In another half hour it was growing light. We came over a hill and started down into the river bottom ahead of us and the east was flushed. It was still and cloudless with the summer morning’s promise of heat to come, but the air was cooler in the bottom and there were patches of mist near the ground. I stopped the car off to the left side of the road at the end of the bridge and we could see the river below in the gray light. There was a big pool there under the bridge and a long sand bar below where the water went over shallow and clear. The big white oaks out across the bottom were hazy and dark in the scattered patches of mist and on the ones nearby we could see the gray-brown rings that marked the high-water levels of the winter floods. A mockingbird was coming awake and his song was the only sound above the low gurgle of the water over the sand bar below us.

“It’s pretty, isn’t it?” she asked.

“Yes,” I said. “There’s something about rivers.”

There was no traffic along the road and we had the whole long bottom to ourselves, just the two of us and the mockingbird. Neither of us said anything for a long time as we sat there in the early-morning light watching the river, and the silence remained unbroken even after I was aware that we were no longer looking at the river, but at each other. She had turned toward me and sat with her head tilted back against the top of the seat and her cheek pressed against the leather, her eyes on my face. I looked down at her a long time and I had never known anything like it before and I knew what it was going to be like with us from this time on and then I had my arms around her and was kissing her, feeling the wildness of it and trying to be gentle with her at the same time. Her eyes were closed and I kissed them.

“Do that again, Bob,” she said softly. “I love it when you kiss me like that.”
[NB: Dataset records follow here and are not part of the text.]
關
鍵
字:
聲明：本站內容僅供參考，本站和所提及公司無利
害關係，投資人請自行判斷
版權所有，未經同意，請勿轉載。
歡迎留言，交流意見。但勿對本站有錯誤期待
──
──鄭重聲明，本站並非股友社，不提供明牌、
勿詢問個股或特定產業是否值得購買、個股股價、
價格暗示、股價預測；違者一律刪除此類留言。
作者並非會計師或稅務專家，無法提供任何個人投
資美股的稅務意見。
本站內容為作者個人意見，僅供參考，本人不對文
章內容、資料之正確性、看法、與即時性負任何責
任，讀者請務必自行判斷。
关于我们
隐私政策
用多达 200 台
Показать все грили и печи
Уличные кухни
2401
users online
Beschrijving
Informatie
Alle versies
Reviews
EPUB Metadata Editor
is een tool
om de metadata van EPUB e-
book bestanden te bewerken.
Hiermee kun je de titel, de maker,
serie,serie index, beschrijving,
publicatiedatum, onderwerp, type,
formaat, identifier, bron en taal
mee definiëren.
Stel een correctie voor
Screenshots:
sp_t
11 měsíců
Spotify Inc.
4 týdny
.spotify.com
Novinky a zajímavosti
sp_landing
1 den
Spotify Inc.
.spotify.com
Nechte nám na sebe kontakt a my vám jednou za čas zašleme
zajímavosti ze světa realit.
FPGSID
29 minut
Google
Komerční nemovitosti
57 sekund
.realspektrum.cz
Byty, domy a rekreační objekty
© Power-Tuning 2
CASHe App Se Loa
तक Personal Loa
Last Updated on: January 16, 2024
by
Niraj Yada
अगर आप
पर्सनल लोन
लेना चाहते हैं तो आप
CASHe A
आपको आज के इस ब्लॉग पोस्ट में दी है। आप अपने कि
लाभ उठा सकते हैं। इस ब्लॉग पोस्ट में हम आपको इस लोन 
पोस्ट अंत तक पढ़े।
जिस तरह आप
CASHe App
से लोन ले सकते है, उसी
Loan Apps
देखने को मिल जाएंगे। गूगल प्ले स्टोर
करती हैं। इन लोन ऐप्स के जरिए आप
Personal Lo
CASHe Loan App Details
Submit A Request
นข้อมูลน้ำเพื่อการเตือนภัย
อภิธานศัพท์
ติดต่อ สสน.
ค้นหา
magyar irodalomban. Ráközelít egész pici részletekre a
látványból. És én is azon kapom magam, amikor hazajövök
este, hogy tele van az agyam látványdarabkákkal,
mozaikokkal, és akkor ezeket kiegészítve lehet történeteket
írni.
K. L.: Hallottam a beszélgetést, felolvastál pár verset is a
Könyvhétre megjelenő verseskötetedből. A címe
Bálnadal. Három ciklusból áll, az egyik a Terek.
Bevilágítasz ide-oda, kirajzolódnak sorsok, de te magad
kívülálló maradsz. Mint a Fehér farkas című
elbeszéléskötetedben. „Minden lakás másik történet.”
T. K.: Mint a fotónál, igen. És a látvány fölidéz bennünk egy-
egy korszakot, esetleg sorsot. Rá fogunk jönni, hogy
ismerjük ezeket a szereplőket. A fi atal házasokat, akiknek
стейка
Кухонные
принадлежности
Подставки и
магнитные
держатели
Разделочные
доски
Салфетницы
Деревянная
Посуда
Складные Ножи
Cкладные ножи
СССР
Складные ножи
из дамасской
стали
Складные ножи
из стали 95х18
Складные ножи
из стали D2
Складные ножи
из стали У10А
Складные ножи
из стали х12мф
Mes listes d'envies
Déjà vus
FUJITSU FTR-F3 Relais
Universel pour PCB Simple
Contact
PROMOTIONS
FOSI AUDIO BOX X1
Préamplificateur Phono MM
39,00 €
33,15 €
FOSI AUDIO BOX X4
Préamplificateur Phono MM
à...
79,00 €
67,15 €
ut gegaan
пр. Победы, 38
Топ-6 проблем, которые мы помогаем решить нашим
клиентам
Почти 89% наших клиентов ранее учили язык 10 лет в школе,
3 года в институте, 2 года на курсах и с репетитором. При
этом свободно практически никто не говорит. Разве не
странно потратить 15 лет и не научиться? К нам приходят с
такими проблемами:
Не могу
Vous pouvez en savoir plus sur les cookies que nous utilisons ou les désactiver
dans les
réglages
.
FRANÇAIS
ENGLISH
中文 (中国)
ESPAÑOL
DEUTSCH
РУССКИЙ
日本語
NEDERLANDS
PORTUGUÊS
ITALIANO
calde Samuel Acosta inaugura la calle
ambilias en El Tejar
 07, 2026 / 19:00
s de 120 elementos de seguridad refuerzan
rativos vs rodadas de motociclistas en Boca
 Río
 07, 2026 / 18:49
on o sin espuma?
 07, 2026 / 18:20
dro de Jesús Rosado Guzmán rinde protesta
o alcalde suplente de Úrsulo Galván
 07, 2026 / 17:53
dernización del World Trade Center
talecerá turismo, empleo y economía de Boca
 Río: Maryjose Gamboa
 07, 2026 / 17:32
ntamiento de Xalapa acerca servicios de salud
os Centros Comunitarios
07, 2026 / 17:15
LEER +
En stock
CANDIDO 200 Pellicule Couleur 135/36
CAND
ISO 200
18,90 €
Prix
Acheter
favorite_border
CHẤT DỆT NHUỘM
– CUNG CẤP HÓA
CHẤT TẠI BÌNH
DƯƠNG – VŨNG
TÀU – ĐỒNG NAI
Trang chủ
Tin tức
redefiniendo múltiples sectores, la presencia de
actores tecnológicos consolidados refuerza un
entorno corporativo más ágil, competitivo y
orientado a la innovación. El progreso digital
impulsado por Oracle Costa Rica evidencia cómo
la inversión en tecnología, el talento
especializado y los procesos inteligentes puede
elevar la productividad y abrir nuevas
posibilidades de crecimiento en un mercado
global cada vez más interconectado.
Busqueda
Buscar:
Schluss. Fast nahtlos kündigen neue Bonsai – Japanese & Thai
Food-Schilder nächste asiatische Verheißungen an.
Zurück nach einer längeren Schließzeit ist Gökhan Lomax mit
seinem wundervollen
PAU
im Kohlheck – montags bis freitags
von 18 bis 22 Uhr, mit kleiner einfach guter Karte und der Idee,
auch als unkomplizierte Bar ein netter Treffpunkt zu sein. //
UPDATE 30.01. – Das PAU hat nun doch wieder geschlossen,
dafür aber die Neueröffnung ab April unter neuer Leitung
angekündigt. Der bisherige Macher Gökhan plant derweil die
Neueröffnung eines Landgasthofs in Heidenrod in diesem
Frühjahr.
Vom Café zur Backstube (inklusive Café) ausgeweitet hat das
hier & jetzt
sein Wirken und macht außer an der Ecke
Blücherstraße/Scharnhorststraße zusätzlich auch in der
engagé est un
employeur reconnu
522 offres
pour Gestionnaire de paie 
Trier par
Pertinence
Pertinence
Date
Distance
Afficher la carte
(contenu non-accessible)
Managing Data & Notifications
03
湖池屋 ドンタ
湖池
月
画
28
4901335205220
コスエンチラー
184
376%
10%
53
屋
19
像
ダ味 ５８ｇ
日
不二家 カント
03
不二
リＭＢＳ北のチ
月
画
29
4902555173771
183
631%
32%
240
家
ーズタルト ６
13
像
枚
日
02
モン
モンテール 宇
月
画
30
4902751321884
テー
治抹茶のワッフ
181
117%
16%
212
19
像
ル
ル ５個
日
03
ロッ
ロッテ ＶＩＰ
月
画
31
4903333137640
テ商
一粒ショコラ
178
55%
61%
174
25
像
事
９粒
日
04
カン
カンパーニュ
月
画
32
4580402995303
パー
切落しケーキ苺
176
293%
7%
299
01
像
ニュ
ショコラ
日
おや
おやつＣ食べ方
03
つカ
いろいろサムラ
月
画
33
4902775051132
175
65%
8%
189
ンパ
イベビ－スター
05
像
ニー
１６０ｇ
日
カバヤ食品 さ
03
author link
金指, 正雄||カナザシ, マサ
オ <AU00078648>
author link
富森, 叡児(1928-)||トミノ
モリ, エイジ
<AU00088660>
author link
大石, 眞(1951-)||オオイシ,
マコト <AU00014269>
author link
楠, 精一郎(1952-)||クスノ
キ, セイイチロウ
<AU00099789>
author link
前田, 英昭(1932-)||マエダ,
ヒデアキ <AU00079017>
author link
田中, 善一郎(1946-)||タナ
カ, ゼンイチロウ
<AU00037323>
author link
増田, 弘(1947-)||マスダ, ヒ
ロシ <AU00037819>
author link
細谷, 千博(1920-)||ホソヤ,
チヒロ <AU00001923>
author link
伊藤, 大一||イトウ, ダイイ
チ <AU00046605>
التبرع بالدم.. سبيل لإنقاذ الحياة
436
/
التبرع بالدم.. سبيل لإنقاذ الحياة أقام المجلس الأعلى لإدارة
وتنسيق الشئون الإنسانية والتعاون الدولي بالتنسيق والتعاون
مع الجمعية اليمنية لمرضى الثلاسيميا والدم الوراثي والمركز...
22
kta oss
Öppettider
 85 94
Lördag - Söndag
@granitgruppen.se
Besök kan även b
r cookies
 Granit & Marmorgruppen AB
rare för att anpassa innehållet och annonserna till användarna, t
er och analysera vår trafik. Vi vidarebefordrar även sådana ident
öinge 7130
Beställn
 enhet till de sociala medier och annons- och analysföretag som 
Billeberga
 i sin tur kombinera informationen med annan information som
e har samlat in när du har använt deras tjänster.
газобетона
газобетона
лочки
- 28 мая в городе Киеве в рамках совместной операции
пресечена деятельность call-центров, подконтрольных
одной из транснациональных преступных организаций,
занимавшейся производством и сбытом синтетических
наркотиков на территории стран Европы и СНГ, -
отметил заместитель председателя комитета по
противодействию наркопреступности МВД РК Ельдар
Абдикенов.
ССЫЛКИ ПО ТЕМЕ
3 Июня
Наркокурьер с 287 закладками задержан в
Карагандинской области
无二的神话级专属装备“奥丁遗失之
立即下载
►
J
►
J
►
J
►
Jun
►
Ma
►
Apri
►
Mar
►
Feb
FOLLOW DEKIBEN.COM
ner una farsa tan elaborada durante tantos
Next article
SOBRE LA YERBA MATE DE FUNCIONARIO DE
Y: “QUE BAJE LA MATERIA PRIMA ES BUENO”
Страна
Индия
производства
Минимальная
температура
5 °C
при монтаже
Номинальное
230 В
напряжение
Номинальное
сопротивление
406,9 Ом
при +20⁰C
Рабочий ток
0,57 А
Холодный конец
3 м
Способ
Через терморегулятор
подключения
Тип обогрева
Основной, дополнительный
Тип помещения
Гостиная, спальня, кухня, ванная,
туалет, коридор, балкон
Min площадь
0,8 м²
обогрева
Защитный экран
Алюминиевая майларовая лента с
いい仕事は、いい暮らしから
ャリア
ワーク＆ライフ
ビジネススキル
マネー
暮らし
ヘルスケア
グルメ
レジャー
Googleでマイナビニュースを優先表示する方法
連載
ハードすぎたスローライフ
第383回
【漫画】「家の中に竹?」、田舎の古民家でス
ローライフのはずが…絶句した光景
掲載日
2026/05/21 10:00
It might have been what she said. Or it might have been some sudden and perverse awareness of the fact that I was making love to her in the car this way and of whose car it was. I don’t know which it was, but my arms stiffened and I felt sick down in my stomach the way you do when you take a foul punch. That thing Lee had said—”Jesus, but she enjoys it. She’ll beat you to death in the seat of a car.”

She felt me stiffen up and she looked up at me questioningly as I shoved her back and got on my side of the seat under the wheel and fished out a cigarette.

“Bob, what is it?” she asked, her eyes troubled.

“Nothing, for Christ’s sake,” I said. “I just wanted a smoke.”

“Something happened. Please tell me.”

“I just suddenly remembered your advance billing. You’re supposed to be terrific in the car seat.”

“I don’t know what you mean. What’s made you change all of a sudden?”

I don’t know why I couldn’t shut up and leave it there, But the thing had hold of me and I couldn’t stop.

“What the hell are we being so lovey-dovey about, anyway? We don’t have to go through this June-moon routine just to have a little fun in the car, do we? I can’t figure how you’ve managed to keep your pants on in it this long, or is it just Lee you take ‘em off for?”

She moved back as though I had swung at her. “Did you have to say that?” was all she said, and she looked quietly down toward the water.

“Is there any reason why I shouldn’t?”